TASK OBJECTIVE → Set down exactly the lines from the one containing "По вопросу приобретения" through the end of the records below, both included, and nothing else.

(Saved data entries)
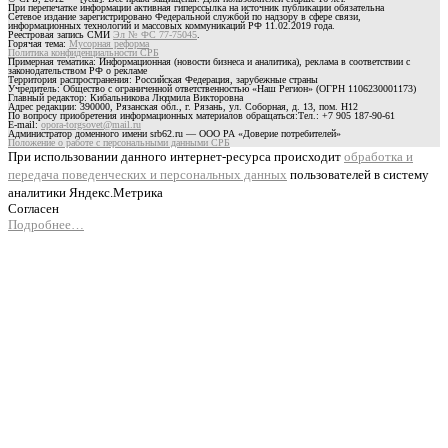
При перепечатке информации активная гиперссылка на источник публикации обязательна
Сетевое издание зарегистрировано Федеральной службой по надзору в сфере связи,
информационных технологий и массовых коммуникаций РФ 11.02.2019 года.
Реестровая запись СМИ
Эл № ФС 77-75045
.
Горячая тема:
Мусорная реформа
Политика конфиденциальности СРБ
Примерная тематика: Информационная (новости бизнеса и аналитика), реклама в соответствии с
законодательством РФ о рекламе
Территория распространения: Российская Федерация, зарубежные страны
Учредитель: Общество с ограниченной ответственностью «Наш Регион» (ОГРН 1106230001173)
Главный редактор: Кибальникова Людмила Викторовна
Адрес редакции: 390000, Рязанская обл., г. Рязань, ул. Соборная, д. 13, пом. Н12
По вопросу приобретения информационных материалов обращаться:Тел.: +7 905 187-90-61
E-mail:
opora-torgsovet@mail.ru
Администратор доменного имени srb62.ru — ООО РА «Доверие потребителей»
Положение о работе с персональными данными СРБ
При использовании данного интернет-ресурса происходит
обработка и
передача поведенческих и персональных данных
пользователей в систему
аналитики Яндекс.Метрика
Согласен
Подробнее…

SOLUTION FOR THIS PROBLEM →
По вопросу приобретения информационных материалов обращаться:Тел.: +7 905 187-90-61
E-mail:
opora-torgsovet@mail.ru
Администратор доменного имени srb62.ru — ООО РА «Доверие потребителей»
Положение о работе с персональными данными СРБ
При использовании данного интернет-ресурса происходит
обработка и
передача поведенческих и персональных данных
пользователей в систему
аналитики Яндекс.Метрика
Согласен
Подробнее…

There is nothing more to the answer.